A 31-year old man has been sentenced to twenty weeks in prison after spitting at an ambulance technician.
Dale Pickering, of Bishops Walk, Church Warsop, pleaded guilty to two counts of emergency worker assault and a further assault at Nottingham Magistrates’ Court on Tuesday 26 May 2020.
The ambulance was called to Wood Lane in Warsop on Saturday 16 May, after a concerned member of the public spotted Pickering lying in the street.
Pickering became aggressive when the ambulance arrived and spat towards the ambulance technician. The two emergency workers took Pickering to his home address where he spat at another man and spat at the ambulance technician again, this time spitting in her face. He also repeatedly pushed the paramedic.
EMAS Ambulance Technician, Paula Page, who was responding with her paramedic husband Matthew from Kingsmill Ambulance Station, said: “We asked the patient if he could stop spitting by explaining the seriousness of passing on COVID-19 but he wouldn’t stop.
“I felt angry and upset that someone could treat myself and my husband in such a vile manner when all we were trying to do was help someone who needed our assistance.
“We could not continue to respond to other patients who may have needed us while we were dealing with this patient’s violent behaviour and then because we needed to help the police with their enquiries.
“Part of our role involves seeing people who’ve consumed a lot of alcohol or taken illegal drugs and they don’t always behave as themselves.”
Kelvin Langford, Local Security Management Specialist at EMAS, said: “Assaults on our staff are absolutely unacceptable and we take a zero-tolerance approach towards anyone who verbally or physically assaults them.
“Our frontline colleagues, as well as our team in our 999-control room, are here to help people, not to be assaulted, and they deserve to be treated with respect.
“We will continue to support any of our colleagues who are assaulted on the frontline while trying to help others and to work with the police and the Crown Prosecution Service to prosecute those who abuse our colleagues.”
Assistant Chief Constable Kate Meynell of Nottinghamshire Police said: “As police officers we know what it’s like to respond to a report of an emergency only to be treated in this way.
“This was disgusting behaviour and I have every sympathy for my fellow emergency workers who had to go through this ordeal.

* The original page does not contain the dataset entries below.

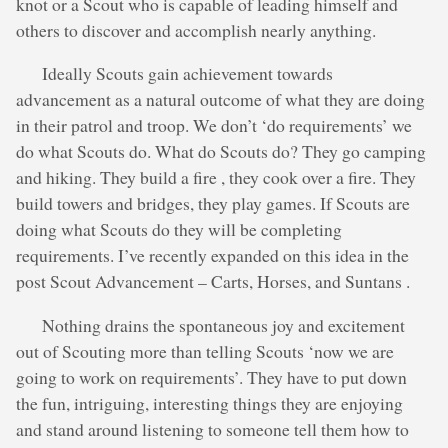
knot or a Scout who is capable of leading himself and
others to discover and accomplish nearly anything.
Ideally Scouts gain achievement towards
advancement as a natural outcome of what they are doing
in their patrol and troop. We don’t ‘do requirements’ we
do what Scouts do. What do Scouts do? They go camping
and hiking. They build a fire , they cook over a fire. They
build towers and bridges, they play games. If Scouts are
doing what Scouts do they will be completing
requirements. I’ve recently expanded on this idea in the
post Scout Advancement – Carts, Horses, and Suntans .
Nothing drains the spontaneous joy and excitement
out of Scouting more than telling Scouts ‘now we are
going to work on requirements’. They have to put down
the fun, intriguing, interesting things they are enjoying
and stand around listening to someone tell them how to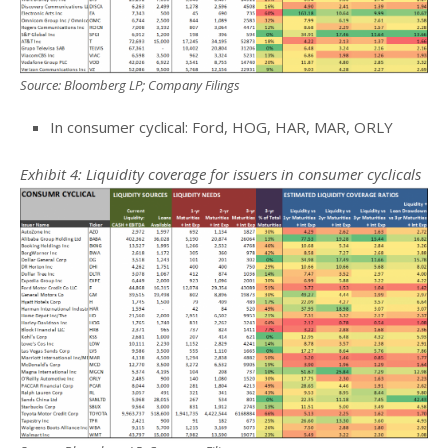
Source: Bloomberg LP; Company Filings
In consumer cyclical: Ford, HOG, HAR, MAR, ORLY
Exhibit 4: Liquidity coverage for issuers in consumer cyclicals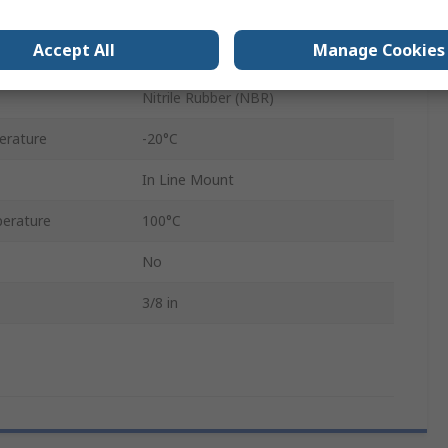
SCV
Accept All
Manage Cookies
Nickel Plated Brass
Nitrile Rubber (NBR)
erature
-20°C
In Line Mount
erature
100°C
No
3/8 in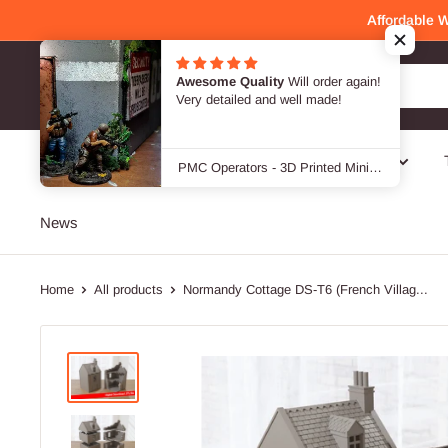
Skip
Affordable 
to
content
Awesome Quality
Will order again!
Patrick Miniatures
Very detailed and well made!
SALE -40 %
Genres
Designers / Brands
PMC Operators - 3D Printed Miniature Wargames Minifigures - 28mm / 32mm Scale
News
Home
All products
Normandy Cottage DS-T6 (French Villag...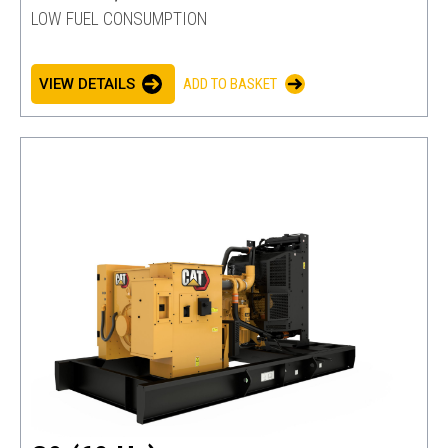
LOW FUEL CONSUMPTION
VIEW DETAILS
ADD TO BASKET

I know the anxiety this must have caused them and the other man involved.
“That’s why we take these incidents so seriously and I’m pleased this outcome shows that assaulting emergency workers will not be tolerated.”
Pickering also pleaded guilty and was handed a further 20-week sentence, suspended for 18 months, in relation to two drink-driving offences and a further assault.
The first drink driving offence and the further assault happened in Bishops Walk, Church Warsop on 27 January, when Pickering was involved in a collision and got out and kicked the driver of the other car.
Pickering was also caught drink-driving in Bishops Walk on 17 February.
This conviction follows figures released on 20 May which revealed that Nottinghamshire Police has investigated 89 incidents of key workers being spat or coughed at since Friday 20 March.
Nottinghamshire Police has joined forces with other emergency services and key worker agencies for a campaign to highlight the issue. A video has been launched by doctors, nurses, paramedics, police officers, prison officers, firefighters and other frontline workers from across the county as they continue to work hard to spearhead the nationwide response to the outbreak.